- [ASSIGNMENT] Go through the records below and return each line that has "السلام" in it.
::::::::::
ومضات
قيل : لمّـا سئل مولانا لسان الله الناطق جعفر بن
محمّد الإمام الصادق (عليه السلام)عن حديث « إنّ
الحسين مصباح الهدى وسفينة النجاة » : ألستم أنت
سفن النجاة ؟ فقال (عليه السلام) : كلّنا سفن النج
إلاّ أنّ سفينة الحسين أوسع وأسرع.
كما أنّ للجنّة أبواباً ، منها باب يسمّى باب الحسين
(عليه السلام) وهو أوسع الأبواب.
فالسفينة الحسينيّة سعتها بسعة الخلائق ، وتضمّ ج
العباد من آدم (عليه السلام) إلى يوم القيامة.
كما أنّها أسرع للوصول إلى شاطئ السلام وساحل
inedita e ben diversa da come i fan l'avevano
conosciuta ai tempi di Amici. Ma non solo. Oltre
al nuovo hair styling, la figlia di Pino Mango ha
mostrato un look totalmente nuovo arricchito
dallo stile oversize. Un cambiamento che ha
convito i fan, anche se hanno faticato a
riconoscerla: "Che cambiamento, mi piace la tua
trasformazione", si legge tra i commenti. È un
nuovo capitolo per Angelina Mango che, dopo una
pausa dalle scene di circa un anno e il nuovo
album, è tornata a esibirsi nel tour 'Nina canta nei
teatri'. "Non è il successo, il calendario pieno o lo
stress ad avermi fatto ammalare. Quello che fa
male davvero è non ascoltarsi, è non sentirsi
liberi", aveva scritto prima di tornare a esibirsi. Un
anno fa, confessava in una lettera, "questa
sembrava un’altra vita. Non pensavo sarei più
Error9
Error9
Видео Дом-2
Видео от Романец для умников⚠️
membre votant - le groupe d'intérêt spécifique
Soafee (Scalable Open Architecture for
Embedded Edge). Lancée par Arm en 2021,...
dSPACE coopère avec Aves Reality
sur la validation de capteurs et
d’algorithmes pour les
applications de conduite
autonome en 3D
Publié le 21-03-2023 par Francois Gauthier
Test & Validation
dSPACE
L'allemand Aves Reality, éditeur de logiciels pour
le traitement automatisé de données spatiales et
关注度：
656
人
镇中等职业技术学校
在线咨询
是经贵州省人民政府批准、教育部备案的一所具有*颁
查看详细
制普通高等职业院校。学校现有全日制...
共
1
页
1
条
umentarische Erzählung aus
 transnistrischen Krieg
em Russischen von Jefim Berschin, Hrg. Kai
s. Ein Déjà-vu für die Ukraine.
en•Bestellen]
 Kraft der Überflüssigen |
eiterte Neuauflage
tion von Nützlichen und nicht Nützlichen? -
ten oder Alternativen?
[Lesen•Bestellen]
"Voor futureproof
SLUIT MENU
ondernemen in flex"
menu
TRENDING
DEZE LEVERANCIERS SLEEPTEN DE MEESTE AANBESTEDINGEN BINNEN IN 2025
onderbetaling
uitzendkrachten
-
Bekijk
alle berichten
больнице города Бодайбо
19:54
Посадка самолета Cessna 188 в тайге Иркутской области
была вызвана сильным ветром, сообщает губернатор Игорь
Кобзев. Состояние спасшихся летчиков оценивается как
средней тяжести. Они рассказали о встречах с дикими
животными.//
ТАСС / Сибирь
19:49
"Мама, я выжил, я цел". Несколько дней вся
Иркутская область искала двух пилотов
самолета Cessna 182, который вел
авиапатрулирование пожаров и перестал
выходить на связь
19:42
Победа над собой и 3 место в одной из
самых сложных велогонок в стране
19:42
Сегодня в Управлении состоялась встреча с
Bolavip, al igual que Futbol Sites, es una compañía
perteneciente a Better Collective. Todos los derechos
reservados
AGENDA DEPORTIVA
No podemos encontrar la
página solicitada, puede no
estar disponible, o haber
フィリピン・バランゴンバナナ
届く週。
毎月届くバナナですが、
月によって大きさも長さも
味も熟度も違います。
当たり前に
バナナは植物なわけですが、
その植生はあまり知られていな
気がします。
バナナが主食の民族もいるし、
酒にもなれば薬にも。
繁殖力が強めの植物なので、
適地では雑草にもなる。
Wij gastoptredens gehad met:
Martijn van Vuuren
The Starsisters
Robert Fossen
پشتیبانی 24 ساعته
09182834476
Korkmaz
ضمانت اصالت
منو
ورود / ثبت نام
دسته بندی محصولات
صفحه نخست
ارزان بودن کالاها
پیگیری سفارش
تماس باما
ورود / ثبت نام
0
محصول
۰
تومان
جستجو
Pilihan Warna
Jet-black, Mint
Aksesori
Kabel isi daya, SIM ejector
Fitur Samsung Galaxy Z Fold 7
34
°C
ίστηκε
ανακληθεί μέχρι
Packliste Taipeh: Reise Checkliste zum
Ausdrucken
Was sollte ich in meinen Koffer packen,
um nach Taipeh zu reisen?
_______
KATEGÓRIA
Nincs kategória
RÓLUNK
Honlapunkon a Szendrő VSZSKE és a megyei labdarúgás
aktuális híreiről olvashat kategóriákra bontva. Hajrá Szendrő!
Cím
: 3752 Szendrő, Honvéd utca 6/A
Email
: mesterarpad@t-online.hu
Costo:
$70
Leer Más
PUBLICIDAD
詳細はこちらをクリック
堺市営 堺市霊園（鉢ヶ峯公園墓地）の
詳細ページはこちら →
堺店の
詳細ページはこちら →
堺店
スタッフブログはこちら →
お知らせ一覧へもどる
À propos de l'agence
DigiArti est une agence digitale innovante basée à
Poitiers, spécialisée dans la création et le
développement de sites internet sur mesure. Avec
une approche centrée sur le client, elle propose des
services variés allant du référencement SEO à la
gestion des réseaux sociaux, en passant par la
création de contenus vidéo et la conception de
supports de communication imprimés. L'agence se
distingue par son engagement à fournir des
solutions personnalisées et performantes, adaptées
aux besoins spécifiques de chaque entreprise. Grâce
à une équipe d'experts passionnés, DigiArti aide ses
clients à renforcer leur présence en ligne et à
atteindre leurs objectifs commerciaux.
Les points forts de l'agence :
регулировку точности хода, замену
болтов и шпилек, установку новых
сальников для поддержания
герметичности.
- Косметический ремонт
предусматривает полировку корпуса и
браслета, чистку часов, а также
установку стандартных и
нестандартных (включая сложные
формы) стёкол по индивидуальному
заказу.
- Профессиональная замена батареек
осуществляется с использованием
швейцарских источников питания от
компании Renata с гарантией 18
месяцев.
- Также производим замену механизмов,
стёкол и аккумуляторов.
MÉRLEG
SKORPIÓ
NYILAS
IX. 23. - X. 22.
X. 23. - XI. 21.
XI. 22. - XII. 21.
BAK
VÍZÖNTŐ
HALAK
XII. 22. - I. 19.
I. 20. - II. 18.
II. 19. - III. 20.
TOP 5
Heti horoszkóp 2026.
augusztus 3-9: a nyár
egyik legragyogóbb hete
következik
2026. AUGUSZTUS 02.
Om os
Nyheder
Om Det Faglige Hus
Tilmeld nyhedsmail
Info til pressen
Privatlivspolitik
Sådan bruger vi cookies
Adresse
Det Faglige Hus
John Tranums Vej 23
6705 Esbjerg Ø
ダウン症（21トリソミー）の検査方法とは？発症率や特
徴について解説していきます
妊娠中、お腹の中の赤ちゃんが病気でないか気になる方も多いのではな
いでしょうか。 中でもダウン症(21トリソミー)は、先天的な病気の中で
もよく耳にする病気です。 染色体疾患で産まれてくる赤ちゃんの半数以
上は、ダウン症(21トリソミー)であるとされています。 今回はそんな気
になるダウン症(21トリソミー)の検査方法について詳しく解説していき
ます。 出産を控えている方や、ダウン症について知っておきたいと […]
::::::::::
- [RESPONSE TO THIS TASK]
محمّد الإمام الصادق (عليه السلام)عن حديث « إنّ
سفن النجاة ؟ فقال (عليه السلام) : كلّنا سفن النج
(عليه السلام) وهو أوسع الأبواب.
العباد من آدم (عليه السلام) إلى يوم القيامة.
كما أنّها أسرع للوصول إلى شاطئ السلام وساحل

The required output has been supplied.